Disputed Gulf islands key to Strait of Hormuz
Disputed Gulf islands key to Strait of HormuzReuters

An Iranian professor writes that if President Barack Obama will discuss ownership of New York City, Iran will talk about its claim to three Gulf islands.

Professor of geopolitics Pirooz Mojtahedzadeh said on Saturday that the United Arab Emirates must honor a 1971 treaty on the three Iranian islands in the Persian Gulf.

Mojtahedzadeh is a lecturer at the United Nations University and an instructor of geopolitics doctoral studies at University of London.

He said that he has written an article to be published soon, which addresses President Obama and tells him that “if the US administration is ready to negotiate ownership of New York, Iran will consider negotiations on ownership of its islands,” according to the official Iranian IRNA news agency.

Sovereignty over the three islands has been a cause for a growingly bitter dispute between Iran and the United Arab Emirates.
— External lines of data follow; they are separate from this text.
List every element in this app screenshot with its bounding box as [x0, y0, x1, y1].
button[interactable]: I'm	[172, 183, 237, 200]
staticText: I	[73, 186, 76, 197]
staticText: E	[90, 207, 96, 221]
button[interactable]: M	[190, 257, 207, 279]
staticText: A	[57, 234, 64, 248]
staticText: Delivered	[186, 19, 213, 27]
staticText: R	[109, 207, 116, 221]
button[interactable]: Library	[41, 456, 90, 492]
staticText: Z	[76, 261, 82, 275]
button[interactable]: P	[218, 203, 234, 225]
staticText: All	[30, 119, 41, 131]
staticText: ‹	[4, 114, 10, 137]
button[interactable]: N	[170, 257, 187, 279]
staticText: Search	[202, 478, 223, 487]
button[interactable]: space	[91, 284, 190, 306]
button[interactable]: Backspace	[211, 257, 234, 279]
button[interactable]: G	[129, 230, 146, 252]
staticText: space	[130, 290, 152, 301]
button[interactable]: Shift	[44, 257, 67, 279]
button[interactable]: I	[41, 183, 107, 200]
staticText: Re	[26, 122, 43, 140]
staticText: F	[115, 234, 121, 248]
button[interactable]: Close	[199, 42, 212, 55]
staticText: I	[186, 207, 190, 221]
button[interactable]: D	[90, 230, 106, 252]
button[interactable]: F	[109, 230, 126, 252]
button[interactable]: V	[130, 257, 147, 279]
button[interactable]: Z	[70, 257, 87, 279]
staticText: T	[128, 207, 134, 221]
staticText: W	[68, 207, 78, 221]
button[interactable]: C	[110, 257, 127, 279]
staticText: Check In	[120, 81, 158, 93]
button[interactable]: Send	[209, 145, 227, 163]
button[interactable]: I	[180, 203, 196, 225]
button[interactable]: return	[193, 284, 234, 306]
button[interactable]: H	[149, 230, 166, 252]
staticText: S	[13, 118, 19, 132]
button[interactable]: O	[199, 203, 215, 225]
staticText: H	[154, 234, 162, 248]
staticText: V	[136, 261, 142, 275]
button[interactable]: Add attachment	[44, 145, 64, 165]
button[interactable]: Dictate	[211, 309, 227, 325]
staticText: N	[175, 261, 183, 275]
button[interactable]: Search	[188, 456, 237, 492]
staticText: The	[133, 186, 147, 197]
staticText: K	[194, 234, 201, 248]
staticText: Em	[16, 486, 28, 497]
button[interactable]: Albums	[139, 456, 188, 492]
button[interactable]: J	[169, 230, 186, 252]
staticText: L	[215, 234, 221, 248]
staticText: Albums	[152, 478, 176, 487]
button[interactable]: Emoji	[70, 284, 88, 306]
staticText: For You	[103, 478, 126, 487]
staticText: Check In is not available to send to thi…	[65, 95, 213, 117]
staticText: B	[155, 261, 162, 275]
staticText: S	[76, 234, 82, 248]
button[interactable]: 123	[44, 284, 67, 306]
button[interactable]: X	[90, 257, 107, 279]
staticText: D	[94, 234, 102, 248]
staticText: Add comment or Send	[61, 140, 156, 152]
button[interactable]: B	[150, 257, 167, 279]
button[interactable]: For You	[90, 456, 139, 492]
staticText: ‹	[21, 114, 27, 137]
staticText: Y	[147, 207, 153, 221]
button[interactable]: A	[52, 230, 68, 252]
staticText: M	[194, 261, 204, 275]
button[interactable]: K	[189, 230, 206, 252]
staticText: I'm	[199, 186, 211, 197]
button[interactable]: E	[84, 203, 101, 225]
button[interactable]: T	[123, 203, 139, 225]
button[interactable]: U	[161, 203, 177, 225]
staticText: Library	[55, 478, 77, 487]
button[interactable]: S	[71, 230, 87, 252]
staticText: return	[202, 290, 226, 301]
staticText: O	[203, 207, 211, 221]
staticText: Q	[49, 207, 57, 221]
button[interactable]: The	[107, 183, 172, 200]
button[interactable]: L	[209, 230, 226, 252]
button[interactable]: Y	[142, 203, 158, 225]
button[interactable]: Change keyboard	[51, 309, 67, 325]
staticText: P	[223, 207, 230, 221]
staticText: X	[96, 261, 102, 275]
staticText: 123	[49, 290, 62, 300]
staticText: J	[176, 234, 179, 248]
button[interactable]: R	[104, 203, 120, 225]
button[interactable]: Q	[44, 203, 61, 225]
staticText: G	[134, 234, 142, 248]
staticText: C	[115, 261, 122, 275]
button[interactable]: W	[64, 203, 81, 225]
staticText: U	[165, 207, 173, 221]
The Iranian academic said that when Tony Blair was the British prime minister, one of his aides had "speculated" about the islands, which were under British control from 1908 until the late 1960s. “'I wrote a letter to him to remind him that the UK had ended occupation of the Islands and gave them back to Iran in 1971. He later apologized for his unlawful remarks,” Mojtahedzadeh told IRNA.

He drew the Palestinian Authority into the issue, saying that PA Chairman Mahmoud Abbas “must have made such a visit to Iranian Islands to tell Obama that Abu Musa is a part of Iranian territory.”

Abu Musa is a tiny island of 2,000 residents in the eastern Persian Gulf near the entrance to the Strait of Hormuz, and more importantly is one of the main ports for exporting oil from Iran.